> **Task to complete**: Look through the records below and collect all lines that hold the string "кресел".

> **Material provided**:
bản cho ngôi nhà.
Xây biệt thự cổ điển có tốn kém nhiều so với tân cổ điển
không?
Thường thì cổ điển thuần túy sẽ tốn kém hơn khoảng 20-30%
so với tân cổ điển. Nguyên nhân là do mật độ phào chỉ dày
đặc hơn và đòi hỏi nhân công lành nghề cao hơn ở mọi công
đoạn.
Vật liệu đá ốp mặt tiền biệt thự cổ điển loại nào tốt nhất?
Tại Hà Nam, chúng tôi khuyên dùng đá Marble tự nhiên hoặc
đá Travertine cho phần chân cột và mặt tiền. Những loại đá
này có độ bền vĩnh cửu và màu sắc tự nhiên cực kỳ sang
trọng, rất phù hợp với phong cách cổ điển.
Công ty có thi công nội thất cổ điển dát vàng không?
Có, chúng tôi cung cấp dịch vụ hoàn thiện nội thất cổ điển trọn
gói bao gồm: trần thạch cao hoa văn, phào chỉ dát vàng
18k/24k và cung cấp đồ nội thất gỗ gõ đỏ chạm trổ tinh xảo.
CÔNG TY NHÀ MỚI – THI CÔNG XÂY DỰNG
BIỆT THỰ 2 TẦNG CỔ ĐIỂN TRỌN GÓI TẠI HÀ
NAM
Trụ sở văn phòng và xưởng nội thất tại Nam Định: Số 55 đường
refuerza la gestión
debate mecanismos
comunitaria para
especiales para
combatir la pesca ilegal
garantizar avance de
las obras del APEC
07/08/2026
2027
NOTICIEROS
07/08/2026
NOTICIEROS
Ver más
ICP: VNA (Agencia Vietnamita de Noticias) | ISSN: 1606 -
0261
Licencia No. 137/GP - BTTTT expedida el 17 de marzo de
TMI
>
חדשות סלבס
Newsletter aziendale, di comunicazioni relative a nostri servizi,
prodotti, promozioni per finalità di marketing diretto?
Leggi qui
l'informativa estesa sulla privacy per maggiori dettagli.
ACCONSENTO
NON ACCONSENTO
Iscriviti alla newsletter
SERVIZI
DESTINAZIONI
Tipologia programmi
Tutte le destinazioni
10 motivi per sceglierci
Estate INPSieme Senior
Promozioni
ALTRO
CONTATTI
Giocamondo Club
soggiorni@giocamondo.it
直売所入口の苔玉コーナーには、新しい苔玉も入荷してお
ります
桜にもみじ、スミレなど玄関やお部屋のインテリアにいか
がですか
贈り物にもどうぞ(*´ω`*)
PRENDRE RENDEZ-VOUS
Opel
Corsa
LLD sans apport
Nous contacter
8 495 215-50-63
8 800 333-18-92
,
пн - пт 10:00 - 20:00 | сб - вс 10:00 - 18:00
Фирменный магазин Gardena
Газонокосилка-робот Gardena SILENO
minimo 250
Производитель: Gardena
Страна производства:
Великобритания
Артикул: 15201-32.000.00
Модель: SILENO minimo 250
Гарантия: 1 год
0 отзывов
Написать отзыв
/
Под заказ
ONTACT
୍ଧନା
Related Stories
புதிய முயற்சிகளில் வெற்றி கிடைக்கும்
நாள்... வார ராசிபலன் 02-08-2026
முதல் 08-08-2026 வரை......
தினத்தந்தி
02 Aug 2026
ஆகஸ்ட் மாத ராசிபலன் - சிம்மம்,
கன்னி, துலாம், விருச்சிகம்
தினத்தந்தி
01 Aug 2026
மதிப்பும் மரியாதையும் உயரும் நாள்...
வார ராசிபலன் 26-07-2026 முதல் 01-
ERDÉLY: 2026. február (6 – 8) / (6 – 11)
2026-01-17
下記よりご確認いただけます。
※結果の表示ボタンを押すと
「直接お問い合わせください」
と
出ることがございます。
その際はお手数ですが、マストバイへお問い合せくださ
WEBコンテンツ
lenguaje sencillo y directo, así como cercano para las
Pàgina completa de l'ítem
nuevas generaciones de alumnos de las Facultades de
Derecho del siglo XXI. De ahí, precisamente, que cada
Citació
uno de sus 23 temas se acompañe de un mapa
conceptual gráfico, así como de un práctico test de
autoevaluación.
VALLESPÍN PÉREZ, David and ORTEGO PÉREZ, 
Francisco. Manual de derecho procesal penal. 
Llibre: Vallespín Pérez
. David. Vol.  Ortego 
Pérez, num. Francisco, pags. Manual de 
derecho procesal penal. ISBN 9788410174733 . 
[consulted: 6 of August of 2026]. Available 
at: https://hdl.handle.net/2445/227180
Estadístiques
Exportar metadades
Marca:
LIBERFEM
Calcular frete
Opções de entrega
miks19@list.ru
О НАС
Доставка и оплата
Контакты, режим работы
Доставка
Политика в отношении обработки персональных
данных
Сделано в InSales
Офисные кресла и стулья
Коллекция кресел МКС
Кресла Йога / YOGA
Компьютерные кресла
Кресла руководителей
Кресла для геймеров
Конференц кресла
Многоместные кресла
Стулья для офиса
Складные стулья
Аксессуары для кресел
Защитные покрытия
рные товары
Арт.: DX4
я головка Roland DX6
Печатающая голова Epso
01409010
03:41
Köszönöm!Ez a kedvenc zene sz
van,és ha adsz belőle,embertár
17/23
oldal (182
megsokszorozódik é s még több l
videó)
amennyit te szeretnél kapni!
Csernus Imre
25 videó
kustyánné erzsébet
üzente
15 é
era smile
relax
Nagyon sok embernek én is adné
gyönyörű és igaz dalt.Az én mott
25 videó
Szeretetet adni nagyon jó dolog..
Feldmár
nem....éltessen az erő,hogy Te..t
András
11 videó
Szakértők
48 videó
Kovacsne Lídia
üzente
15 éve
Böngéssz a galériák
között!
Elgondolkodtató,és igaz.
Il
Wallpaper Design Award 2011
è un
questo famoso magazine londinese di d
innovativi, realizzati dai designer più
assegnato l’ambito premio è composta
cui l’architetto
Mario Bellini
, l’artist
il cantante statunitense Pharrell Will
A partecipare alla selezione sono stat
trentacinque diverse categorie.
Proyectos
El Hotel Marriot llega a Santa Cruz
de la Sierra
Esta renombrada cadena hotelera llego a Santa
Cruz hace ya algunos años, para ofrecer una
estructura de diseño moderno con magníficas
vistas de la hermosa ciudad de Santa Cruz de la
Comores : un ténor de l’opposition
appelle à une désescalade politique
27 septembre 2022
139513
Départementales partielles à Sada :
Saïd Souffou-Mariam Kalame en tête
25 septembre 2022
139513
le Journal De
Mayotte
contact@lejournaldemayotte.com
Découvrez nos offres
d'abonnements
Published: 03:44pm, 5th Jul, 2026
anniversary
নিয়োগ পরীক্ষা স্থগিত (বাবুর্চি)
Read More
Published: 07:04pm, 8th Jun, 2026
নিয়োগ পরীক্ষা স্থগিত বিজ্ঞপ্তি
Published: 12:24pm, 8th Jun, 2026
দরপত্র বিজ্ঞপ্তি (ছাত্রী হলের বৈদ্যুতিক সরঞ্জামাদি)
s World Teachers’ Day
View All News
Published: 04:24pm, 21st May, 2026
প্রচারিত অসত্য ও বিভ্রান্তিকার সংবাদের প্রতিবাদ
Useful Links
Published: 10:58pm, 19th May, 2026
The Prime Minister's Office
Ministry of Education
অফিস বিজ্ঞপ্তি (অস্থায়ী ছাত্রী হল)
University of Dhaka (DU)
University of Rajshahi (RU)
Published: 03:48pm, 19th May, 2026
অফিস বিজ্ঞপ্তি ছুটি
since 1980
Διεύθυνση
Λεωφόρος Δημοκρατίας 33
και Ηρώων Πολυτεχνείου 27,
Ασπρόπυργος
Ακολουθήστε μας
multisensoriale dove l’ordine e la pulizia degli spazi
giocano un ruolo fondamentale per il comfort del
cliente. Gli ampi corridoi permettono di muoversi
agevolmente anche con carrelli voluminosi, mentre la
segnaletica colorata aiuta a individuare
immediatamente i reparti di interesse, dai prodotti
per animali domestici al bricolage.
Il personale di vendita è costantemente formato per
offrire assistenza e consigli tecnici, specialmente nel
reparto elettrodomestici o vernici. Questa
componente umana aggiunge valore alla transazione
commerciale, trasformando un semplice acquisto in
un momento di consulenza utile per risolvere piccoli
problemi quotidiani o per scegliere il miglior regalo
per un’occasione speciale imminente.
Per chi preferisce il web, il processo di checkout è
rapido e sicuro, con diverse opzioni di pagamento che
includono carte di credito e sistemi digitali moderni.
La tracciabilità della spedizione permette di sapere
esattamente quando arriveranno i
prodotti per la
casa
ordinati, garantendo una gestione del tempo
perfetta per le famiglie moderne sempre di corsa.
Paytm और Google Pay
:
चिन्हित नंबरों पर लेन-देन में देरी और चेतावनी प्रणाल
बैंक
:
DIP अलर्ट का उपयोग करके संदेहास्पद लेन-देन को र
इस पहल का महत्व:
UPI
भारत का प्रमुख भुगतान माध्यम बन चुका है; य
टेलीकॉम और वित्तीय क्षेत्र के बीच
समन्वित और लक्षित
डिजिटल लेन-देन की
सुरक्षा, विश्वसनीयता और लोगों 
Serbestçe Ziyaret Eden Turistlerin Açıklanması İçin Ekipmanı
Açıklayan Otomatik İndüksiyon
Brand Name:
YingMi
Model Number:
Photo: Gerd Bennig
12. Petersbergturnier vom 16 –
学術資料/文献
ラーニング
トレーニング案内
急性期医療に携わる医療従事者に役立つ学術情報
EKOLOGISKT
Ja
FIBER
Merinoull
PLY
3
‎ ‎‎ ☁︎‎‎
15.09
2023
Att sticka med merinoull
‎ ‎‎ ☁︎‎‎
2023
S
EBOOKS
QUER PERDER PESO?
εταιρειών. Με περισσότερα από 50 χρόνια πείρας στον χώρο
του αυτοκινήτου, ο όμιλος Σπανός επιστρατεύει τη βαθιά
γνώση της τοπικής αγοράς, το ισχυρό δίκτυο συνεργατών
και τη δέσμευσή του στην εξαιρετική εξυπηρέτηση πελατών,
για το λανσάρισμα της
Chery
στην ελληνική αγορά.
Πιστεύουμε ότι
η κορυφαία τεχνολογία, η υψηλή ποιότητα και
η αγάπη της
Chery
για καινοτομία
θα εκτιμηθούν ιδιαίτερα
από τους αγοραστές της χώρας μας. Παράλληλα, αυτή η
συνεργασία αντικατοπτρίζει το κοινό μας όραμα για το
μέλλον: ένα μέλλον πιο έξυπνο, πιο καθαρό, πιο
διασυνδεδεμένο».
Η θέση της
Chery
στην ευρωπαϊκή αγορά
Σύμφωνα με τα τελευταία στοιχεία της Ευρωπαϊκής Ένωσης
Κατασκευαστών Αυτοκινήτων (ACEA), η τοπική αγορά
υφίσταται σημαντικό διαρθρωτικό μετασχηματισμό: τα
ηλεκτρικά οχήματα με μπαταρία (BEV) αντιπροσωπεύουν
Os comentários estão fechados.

> **Answer for the task**:
Коллекция кресел МКС
Аксессуары для кресел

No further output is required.